Neo-Nazi who planned terror attacks given new jail sentence for child sex offences

Boy, 17, convicted of five sexual assaults against a younger girl

One of the sketches made by the teenager
(Counter Terrorism Policing North East)

A teenage neo-Nazi who was jailed for planning terror attacks has been given a new sentence for child sex offences.

The 17-year-old boy, who cannot be named for legal reasons, was found guilty of five counts of sexually touching a girl under the age of 13.

He was given an 18-month detention and training order for the assaults at Leeds Youth Court on Wednesday.

District Judge Richard Kitson said the term could be served concurrently to his previous sentence of six years and eight months for preparing acts of terrorism.

“The offences [against the girl] are wholly different to those that have resulted in your current sentence and, in theory, consecutive sentences would be justified,” he told the defendant. “I think that would be inappropriate in view of the extended sentence which you are currently serving.”

The defendant is due to turn 18 this month, meaning the ban on identifying him would expire automatically, but his lawyers have applied to extend the reporting restriction.

At a separate hearing at Manchester Crown Court on Wednesday, Judge Nicholas Dean QC granted an extension until a hearing where the arguments can be considered in full on 11 January.

The boy had detailed plans to firebomb synagogues and other buildings in the Durham area as part of what he believed was an upcoming “race war”.

Before being arrested, he wrote that his upcoming 12 weeks of study leave would be “showtime”.

He was convicted of six terror offences, including preparing acts of terrorism, disseminating terrorist publications and possessing material for terrorist purposes.

A court heard that he had been “tipped off” by a fellow extremist on the Fascist Forge forum that a police raid was imminent and deleted evidence as a result, but police could not corroborate that claim.

When he was arrested in March 2019, police found a piece of paper in his pocket containing a message in code that said: “Killing is probably easier than your paranoid mind thinks.

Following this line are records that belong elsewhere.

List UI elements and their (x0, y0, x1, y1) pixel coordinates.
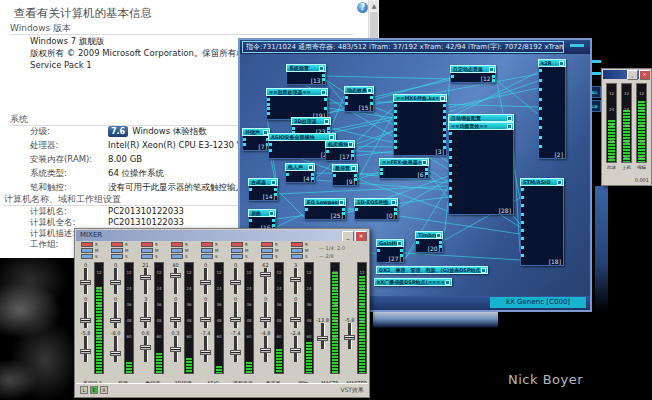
dsp-node-title[interactable]: 自动增益配置 (448, 114, 514, 122)
fader-mid-thumb[interactable] (80, 318, 91, 323)
input-pin-icon[interactable] (521, 204, 524, 207)
output-pin-icon[interactable] (274, 193, 277, 196)
input-pin-icon[interactable] (539, 88, 542, 91)
input-pin-icon[interactable] (539, 98, 542, 101)
input-pin-icon[interactable] (267, 112, 270, 115)
dsp-node-title[interactable]: STM/ASIO (520, 178, 564, 186)
node-collapse-icon[interactable] (507, 124, 512, 129)
node-collapse-icon[interactable] (440, 96, 445, 101)
dsp-node[interactable]: 电人声[4] (285, 163, 315, 183)
input-pin-icon[interactable] (521, 237, 524, 240)
node-collapse-icon[interactable] (351, 166, 356, 171)
fader-mid-thumb[interactable] (170, 317, 181, 322)
dsp-node[interactable]: 机架模块[17] (325, 140, 355, 161)
input-pin-icon[interactable] (521, 188, 524, 191)
output-pin-icon[interactable] (400, 249, 403, 252)
input-pin-icon[interactable] (249, 219, 252, 222)
output-pin-icon[interactable] (324, 107, 327, 110)
input-pin-icon[interactable] (267, 103, 270, 106)
fader-mid-thumb[interactable] (260, 317, 271, 322)
route-button[interactable] (261, 254, 273, 259)
mute-button[interactable] (201, 242, 213, 247)
node-collapse-icon[interactable] (367, 88, 372, 93)
route-button[interactable] (81, 254, 93, 259)
dsp-node[interactable]: 1D-EQ5环绕[0] (354, 198, 398, 220)
input-pin-icon[interactable] (539, 79, 542, 82)
node-collapse-icon[interactable] (489, 67, 494, 72)
fader-mid-track[interactable] (174, 302, 178, 328)
input-pin-icon[interactable] (539, 69, 542, 72)
output-pin-icon[interactable] (342, 212, 345, 215)
node-collapse-icon[interactable] (391, 200, 396, 205)
input-pin-icon[interactable] (380, 168, 383, 171)
route-button[interactable] (171, 254, 183, 259)
output-pin-icon[interactable] (394, 212, 397, 215)
route-button[interactable] (291, 248, 303, 253)
dsp-title-bar[interactable]: 指令:731/1024 通用寄存器: 483/512 iTram: 37/192… (240, 40, 590, 54)
fader-bottom-thumb[interactable] (260, 348, 271, 353)
route-button[interactable] (261, 248, 273, 253)
input-pin-icon[interactable] (269, 143, 272, 146)
input-pin-icon[interactable] (539, 117, 542, 120)
route-button[interactable] (231, 248, 243, 253)
peak-title-bar[interactable]: _ × (603, 70, 650, 79)
output-pin-icon[interactable] (425, 172, 428, 175)
dsp-node[interactable]: STM/ASIO[18] (520, 178, 564, 266)
fader-bottom-track[interactable] (114, 336, 118, 362)
fader-mid-thumb[interactable] (200, 317, 211, 322)
output-pin-icon[interactable] (354, 178, 357, 181)
master-fader-track[interactable] (348, 323, 352, 349)
input-pin-icon[interactable] (394, 128, 397, 131)
node-collapse-icon[interactable] (319, 66, 324, 71)
input-pin-icon[interactable] (449, 187, 452, 190)
output-pin-icon[interactable] (443, 110, 446, 113)
minimize-icon[interactable] (570, 44, 584, 47)
mute-button[interactable] (261, 242, 273, 247)
dsp-node-title[interactable]: DX2、兼容、管理、电源、(G)波表DSP站点 (376, 266, 488, 274)
input-pin-icon[interactable] (249, 188, 252, 191)
output-pin-icon[interactable] (370, 102, 373, 105)
fader-bottom-thumb[interactable] (170, 347, 181, 352)
dsp-node[interactable]: 动态效果[15] (344, 86, 374, 112)
system-value[interactable]: Windows 体验指数 (132, 126, 207, 136)
output-pin-icon[interactable] (443, 116, 446, 119)
input-pin-icon[interactable] (539, 126, 542, 129)
route-button[interactable] (201, 254, 213, 259)
input-pin-icon[interactable] (416, 241, 419, 244)
input-pin-icon[interactable] (449, 179, 452, 182)
input-pin-icon[interactable] (305, 208, 308, 211)
dsp-node[interactable]: 系统前置[13] (286, 64, 326, 85)
mixer-title-bar[interactable]: MIXER _ × (76, 230, 368, 241)
input-pin-icon[interactable] (539, 136, 542, 139)
input-pin-icon[interactable] (521, 221, 524, 224)
input-pin-icon[interactable] (449, 195, 452, 198)
dsp-node[interactable]: 最传音[9] (332, 164, 358, 186)
dsp-node-title[interactable]: k2R (538, 59, 566, 67)
footer-button-l[interactable]: L (80, 386, 88, 394)
mute-button[interactable] (141, 242, 153, 247)
input-pin-icon[interactable] (269, 149, 272, 152)
node-collapse-icon[interactable] (321, 90, 326, 95)
minimize-button[interactable]: _ (627, 70, 638, 80)
fader-bottom-thumb[interactable] (140, 345, 151, 350)
output-pin-icon[interactable] (354, 174, 357, 177)
input-pin-icon[interactable] (449, 156, 452, 159)
input-pin-icon[interactable] (449, 203, 452, 206)
fader-mid-thumb[interactable] (140, 317, 151, 322)
node-collapse-icon[interactable] (271, 180, 276, 185)
dsp-node-title[interactable]: EQ Lowpass (304, 198, 346, 206)
route-button[interactable] (201, 248, 213, 253)
route-button[interactable] (171, 248, 183, 253)
fader-bottom-track[interactable] (264, 336, 268, 362)
node-collapse-icon[interactable] (324, 119, 329, 124)
input-pin-icon[interactable] (449, 148, 452, 151)
dsp-node-title[interactable]: 原曲 (248, 209, 276, 217)
dsp-node-title[interactable]: ==FFX-效果器== (379, 158, 429, 166)
output-pin-icon[interactable] (274, 188, 277, 191)
dsp-node[interactable]: ==FFX-效果器==[6] (379, 158, 429, 179)
mute-button[interactable] (231, 242, 243, 247)
fader-top-track[interactable] (84, 268, 88, 294)
node-collapse-icon[interactable] (397, 241, 402, 246)
node-collapse-icon[interactable] (559, 61, 564, 66)
fader-top-thumb[interactable] (140, 275, 151, 280)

You’re just not used to it.”

The boy was carrying a drawing of a fellow school pupil being beheaded, because he believed he was gay and deserved “judgement”.

After reading Norway shooter Anders Breivik’s manifesto, he had written his own version entitled: “Storm 88: A manual for practical sensible guerrilla warfare against the k**e [offensive term for a Jewish person] system in Durham city area, sieg hiel.”

It called for lone-wolf terror attacks to fight against a supposed “genocide” of white people and listed proposed attack targets in Durham, including schools, public transport and council buildings.

Writing on the Fascist Forge forum, the teenager claimed a race war was “inevitable”, and called himself an “accelerationist”.

Prosecutors said they had not identified a “particular act or acts” of terrorism that the boy was going to commit, but that he had been preparing for some kind of atrocity since October 2017.

He denied all offences, claiming he had adopted the terrorist persona for “shock value” and did not want to carry out attacks, but was convicted unanimously of all charges in November 2019.

The court heard that the boy had been an “adherent of a right-wing ideology” since the age of 13, and that his views became more extreme as he immersed himself in fascist websites and forums.

By 2017, he was describing himself as a neo-Nazi and operated a since-deleted Twitter account with a handle referring to a British fascist leader.

His racist and homophobic tweets drew the attention of police but when he was interviewed in September that year, he claimed they were posted “for a laugh”.

The teenager initially agreed to take part in the Prevent counter-radicalisation programme but later stopped engaging.

The boy claimed he was not an extremist, but started another Twitter account and continued communicating with contacts, while accessing a “large quantity of extreme right-wing literature” online and in hard copy.

The court heard he had steeped himself in antisemitic conspiracy theories and ranted about Jewish governors at his school, Jewish MPs and the press.

In August 2018, he described himself as a “radical national socialist” and follower of Adolf Hitler, saying he had read Mein Kampf and had a photo of the Nazi leader on his phone.

Prosecutors said the boy obtained and shared terror manuals on making explosives and firearms on the Ironmarch and Fascist Forge online forums, but also drew on jihadi propaganda.

He had searched for Isis execution videos and used al-Qaeda literature, as well as a jihadi guide on making deadly poisons, including ricin.

By November 2018, he had progressed to extreme occult neo-Nazism and voiced support for satanism.

The teenager declared his support for the “siege” ideology, which was started by an American neo-Nazi and advocates the use of terror attacks to trigger a race war.

“Democracy is very much a dead system; political violence therefore, can only help us,” he wrote. “The white race is being silently genocided, the west is dying.”

Sentencing him for the terror offences earlier this year, the previous Recorder of Manchester, Judge David Stockdale QC, found the teenager’s subsequently diagnosed autism spectrum disorder played a part in his offending.

He described the youth as “highly intelligent, widely read, quick-thinking and articulate” but told him that it was “a matter of infinite regret that you pursued at such a young age a twisted and – many would say – a sick ideological path”.